WHAT IS REQUIRED
Your job is to retype all of the data word for word, leaving every image out.

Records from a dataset
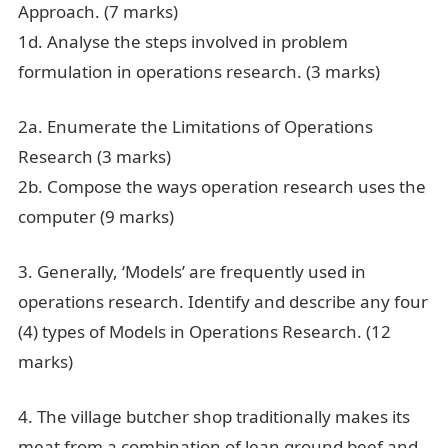
Approach. (7 marks)
1d. Analyse the steps involved in problem
formulation in operations research. (3 marks)
2a. Enumerate the Limitations of Operations
Research (3 marks)
2b. Compose the ways operation research uses the
computer (9 marks)
3. Generally, ‘Models’ are frequently used in
operations research. Identify and describe any four
(4) types of Models in Operations Research. (12
marks)
Cit 425 Past Questions And Answers
4. The village butcher shop traditionally makes its
meat from a combination of lean ground beef and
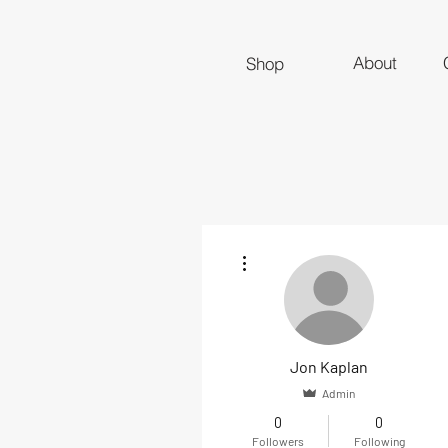
About
Shop
More actions
Jon Kaplan
Admin
0
0
Followers
Following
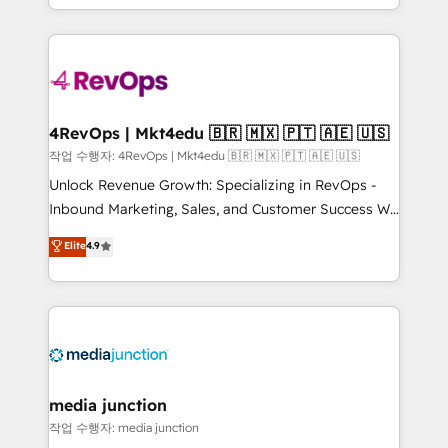
HubSpot accreditations and experience across
team to simplify the complex and build a better
hundreds of organizations in dozens of industries,
experience for your team and customers.
there’s a good chance one of our globally integrated
teams has worked with clients just like you Let’s
explore whether S2 is the partner you’ve been
looking for...and get your next big initiative moving!
4RevOps | Mkt4edu 🇧🇷 🇲🇽 🇵🇹 🇦🇪 🇺🇸
작업 수행자: 4RevOps | Mkt4edu 🇧🇷 🇲🇽 🇵🇹 🇦🇪 🇺🇸
Unlock Revenue Growth: Specializing in RevOps -
Inbound Marketing, Sales, and Customer Success We
specialize in driving revenue growth for companies
Elite
4.9
across industries through tailored marketing, sales,
and customer success strategies, utilizing RevOps
methodologies. As Latin America's largest HubSpot
partner and a global leader in education market, we
offer unparalleled insights. Operating in five
countries—Brazil, UAE (Abu Dhabi/Dubai/Sharjah),
Mexico, USA, and Portugal—we've executed over a
media junction
hundred successful operations. Our approach,
작업 수행자: media junction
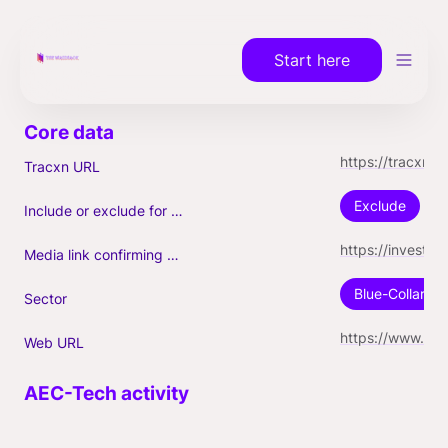
Start here
https://tracxn.com/a/companies/4FYo8vcF_oTidtYuyyvA3U0BRlWbkROCFdX61mbMjWs/servicetitan.com
Tracxn URL
Exclude
Include or exclude for Unicorn count?
https://investin.am/news/first-armenian-unicorn-servicetitan-expands-its-activity-and-acquires-schedule-engine/
Media link confirming Unicorn
Blue-Collar-Te
Sector
https://www.servicetitan.com/
Web URL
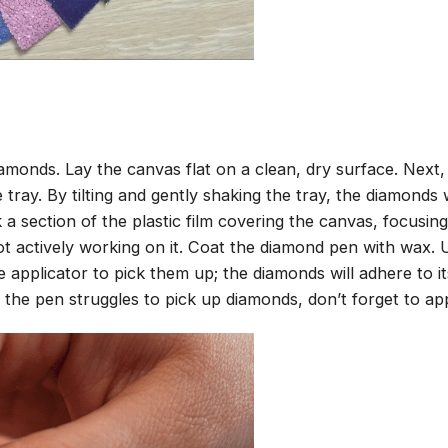
amonds. Lay the canvas flat on a clean, dry surface. Next
tray. By tilting and gently shaking the tray, the diamonds wi
 a section of the plastic film covering the canvas, focusi
t actively working on it. Coat the diamond pen with wax.
pplicator to pick them up; the diamonds will adhere to its
 the pen struggles to pick up diamonds, don’t forget to ap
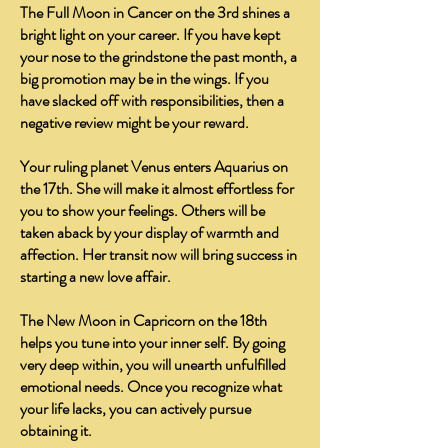
The Full Moon in Cancer on the 3rd shines a
bright light on your career. If you have kept
your nose to the grindstone the past month, a
big promotion may be in the wings. If you
have slacked off with responsibilities, then a
negative review might be your reward.
Your ruling planet Venus enters Aquarius on
the 17th. She will make it almost effortless for
you to show your feelings. Others will be
taken aback by your display of warmth and
affection. Her transit now will bring success in
starting a new love affair.
The New Moon in Capricorn on the 18th
helps you tune into your inner self. By going
very deep within, you will unearth unfulfilled
emotional needs. Once you recognize what
your life lacks, you can actively pursue
obtaining it.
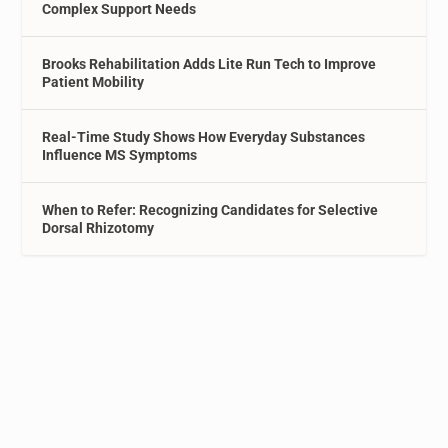
Complex Support Needs
Brooks Rehabilitation Adds Lite Run Tech to Improve
Patient Mobility
Real-Time Study Shows How Everyday Substances
Influence MS Symptoms
When to Refer: Recognizing Candidates for Selective
Dorsal Rhizotomy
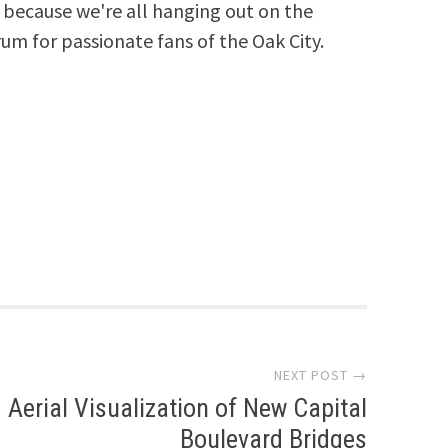
because we're all hanging out on the
rum for passionate fans of the Oak City.
NEXT POST →
Aerial Visualization of New Capital
Boulevard Bridges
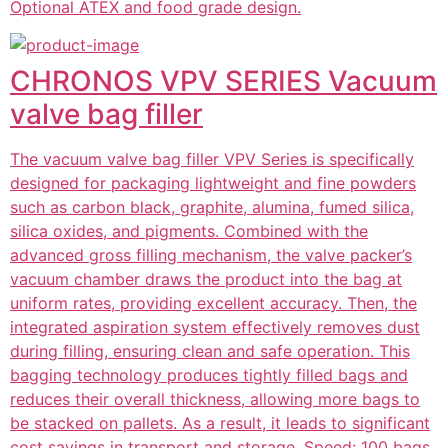
Optional ATEX and food grade design.
CHRONOS VPV SERIES Vacuum
valve bag filler
The vacuum valve bag filler VPV Series is specifically
designed for packaging lightweight and fine powders
such as carbon black, graphite, alumina, fumed silica,
silica oxides, and pigments. Combined with the
advanced gross filling mechanism, the valve packer’s
vacuum chamber draws the product into the bag at
uniform rates, providing excellent accuracy. Then, the
integrated aspiration system effectively removes dust
during filling, ensuring clean and safe operation. This
bagging technology produces tightly filled bags and
reduces their overall thickness, allowing more bags to
be stacked on pallets. As a result, it leads to significant
cost savings in transport and storage. Speed: 100 bags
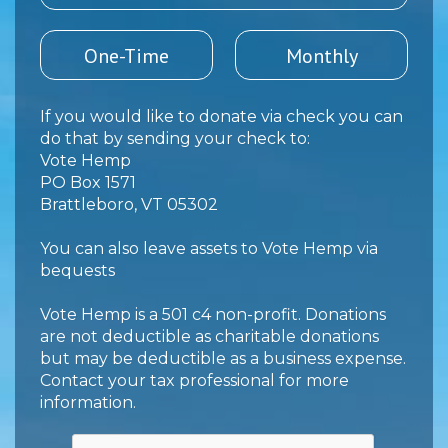
One-Time
Monthly
If you would like to donate via check you can
do that by sending your check to:
Vote Hemp
PO Box 1571
Brattleboro, VT 05302
You can also leave assets to Vote Hemp
via
bequests
Vote Hemp is a 501 c4 non-profit. Donations
are not deductible as charitable donations
but may be deductible as a business expense.
Contact your tax professional for more
information.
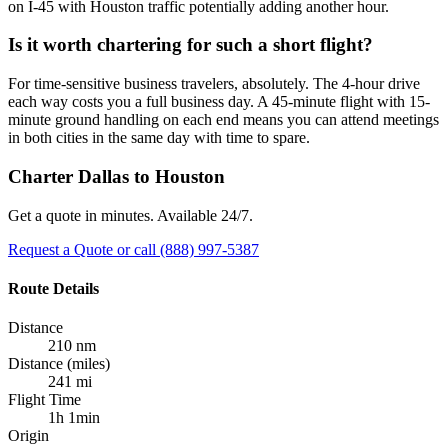
on I-45 with Houston traffic potentially adding another hour.
Is it worth chartering for such a short flight?
For time-sensitive business travelers, absolutely. The 4-hour drive
each way costs you a full business day. A 45-minute flight with 15-
minute ground handling on each end means you can attend meetings
in both cities in the same day with time to spare.
Charter Dallas to Houston
Get a quote in minutes. Available 24/7.
Request a Quote
or call (888) 997-5387
Route Details
Distance
210 nm
Distance (miles)
241 mi
Flight Time
1h 1min
Origin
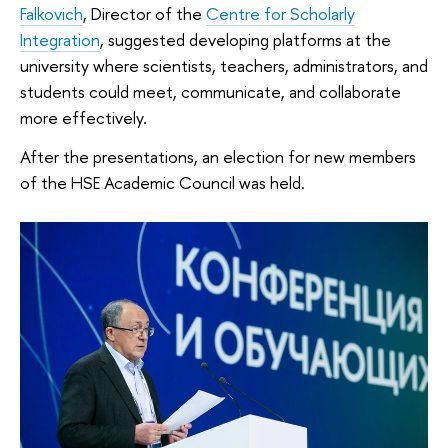
Falkovich
, Director of the
Centre for Scholarly
Integration
, suggested developing platforms at the
university where scientists, teachers, administrators, and
students could meet, communicate, and collaborate
more effectively.
After the presentations, an election for new members
of the HSE Academic Council was held.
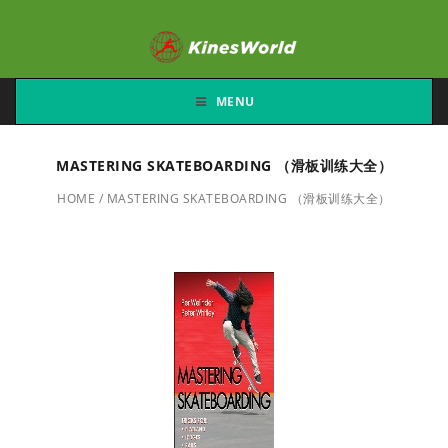
MENU
MASTERING SKATEBOARDING （滑板训练大全）
HOME
/
MASTERING SKATEBOARDING （滑板训练大全）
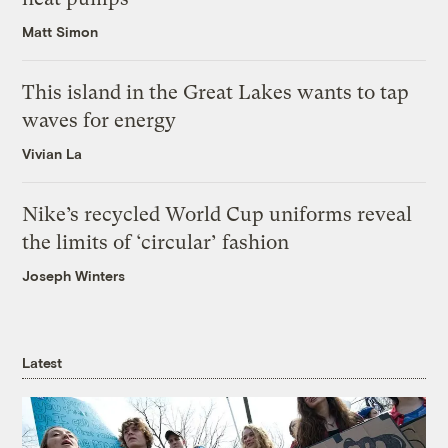
Matt Simon
This island in the Great Lakes wants to tap
waves for energy
Vivian La
Nike’s recycled World Cup uniforms reveal
the limits of ‘circular’ fashion
Joseph Winters
Latest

EXERCISE ANSWER
Approach. (7 marks)
1d. Analyse the steps involved in problem
formulation in operations research. (3 marks)
2a. Enumerate the Limitations of Operations
Research (3 marks)
2b. Compose the ways operation research uses the
computer (9 marks)
3. Generally, ‘Models’ are frequently used in
operations research. Identify and describe any four
(4) types of Models in Operations Research. (12
marks)
Cit 425 Past Questions And Answers
4. The village butcher shop traditionally makes its
meat from a combination of lean ground beef and
About
Shop
More actions
Jon Kaplan
Admin
0
0
Followers
Following
HubSpot accreditations and experience across
team to simplify the complex and build a better
hundreds of organizations in dozens of industries,
experience for your team and customers.
there’s a good chance one of our globally integrated
teams has worked with clients just like you Let’s
explore whether S2 is the partner you’ve been
looking for...and get your next big initiative moving!
4RevOps | Mkt4edu 🇧🇷 🇲🇽 🇵🇹 🇦🇪 🇺🇸
작업 수행자: 4RevOps | Mkt4edu 🇧🇷 🇲🇽 🇵🇹 🇦🇪 🇺🇸
Unlock Revenue Growth: Specializing in RevOps -
Inbound Marketing, Sales, and Customer Success We
specialize in driving revenue growth for companies
Elite
4.9
across industries through tailored marketing, sales,
and customer success strategies, utilizing RevOps
methodologies. As Latin America's largest HubSpot
partner and a global leader in education market, we
offer unparalleled insights. Operating in five
countries—Brazil, UAE (Abu Dhabi/Dubai/Sharjah),
Mexico, USA, and Portugal—we've executed over a
media junction
hundred successful operations. Our approach,
작업 수행자: media junction
Start here
https://tracxn.com/a/companies/4FYo8vcF_oTidtYuyyvA3U0BRlWbkROCFdX61mbMjWs/servicetitan.com
Tracxn URL
Exclude
Include or exclude for Unicorn count?
https://investin.am/news/first-armenian-unicorn-servicetitan-expands-its-activity-and-acquires-schedule-engine/
Media link confirming Unicorn
Blue-Collar-Te
Sector
https://www.servicetitan.com/
Web URL
amonds. Lay the canvas flat on a clean, dry surface. Next
tray. By tilting and gently shaking the tray, the diamonds wi
 a section of the plastic film covering the canvas, focusi
t actively working on it. Coat the diamond pen with wax.
pplicator to pick them up; the diamonds will adhere to its
 the pen struggles to pick up diamonds, don’t forget to ap
The Full Moon in Cancer on the 3rd shines a
bright light on your career. If you have kept
your nose to the grindstone the past month, a
big promotion may be in the wings. If you
have slacked off with responsibilities, then a
negative review might be your reward.
Your ruling planet Venus enters Aquarius on
the 17th. She will make it almost effortless for
you to show your feelings. Others will be
taken aback by your display of warmth and
affection. Her transit now will bring success in
starting a new love affair.
The New Moon in Capricorn on the 18th
helps you tune into your inner self. By going
very deep within, you will unearth unfulfilled
emotional needs. Once you recognize what
your life lacks, you can actively pursue
obtaining it.
Complex Support Needs
Brooks Rehabilitation Adds Lite Run Tech to Improve
Patient Mobility
Real-Time Study Shows How Everyday Substances
Influence MS Symptoms
When to Refer: Recognizing Candidates for Selective
Dorsal Rhizotomy
because we're all hanging out on the
rum for passionate fans of the Oak City.
NEXT POST →
Aerial Visualization of New Capital
Boulevard Bridges
Optional ATEX and food grade design.
CHRONOS VPV SERIES Vacuum
valve bag filler
The vacuum valve bag filler VPV Series is specifically
designed for packaging lightweight and fine powders
such as carbon black, graphite, alumina, fumed silica,
silica oxides, and pigments. Combined with the
advanced gross filling mechanism, the valve packer’s
vacuum chamber draws the product into the bag at
uniform rates, providing excellent accuracy. Then, the
integrated aspiration system effectively removes dust
during filling, ensuring clean and safe operation. This
bagging technology produces tightly filled bags and
reduces their overall thickness, allowing more bags to
be stacked on pallets. As a result, it leads to significant
cost savings in transport and storage. Speed: 100 bags
One-Time
Monthly
If you would like to donate via check you can
do that by sending your check to:
Vote Hemp
PO Box 1571
Brattleboro, VT 05302
You can also leave assets to Vote Hemp
via
bequests
Vote Hemp is a 501 c4 non-profit. Donations
are not deductible as charitable donations
but may be deductible as a business expense.
Contact your tax professional for more
information.
on I-45 with Houston traffic potentially adding another hour.
Is it worth chartering for such a short flight?
For time-sensitive business travelers, absolutely. The 4-hour drive
each way costs you a full business day. A 45-minute flight with 15-
minute ground handling on each end means you can attend meetings
in both cities in the same day with time to spare.
Charter Dallas to Houston
Get a quote in minutes. Available 24/7.
Request a Quote
or call (888) 997-5387
Route Details
Distance
210 nm
Distance (miles)
241 mi
Flight Time
1h 1min
Origin
Falkovich
, Director of the
Centre for Scholarly
Integration
, suggested developing platforms at the
university where scientists, teachers, administrators, and
students could meet, communicate, and collaborate
more effectively.
After the presentations, an election for new members
of the HSE Academic Council was held.
MENU
MASTERING SKATEBOARDING （滑板训练大全）
HOME
/
MASTERING SKATEBOARDING （滑板训练大全）
Matt Simon
This island in the Great Lakes wants to tap
waves for energy
Vivian La
Nike’s recycled World Cup uniforms reveal
the limits of ‘circular’ fashion
Joseph Winters
Latest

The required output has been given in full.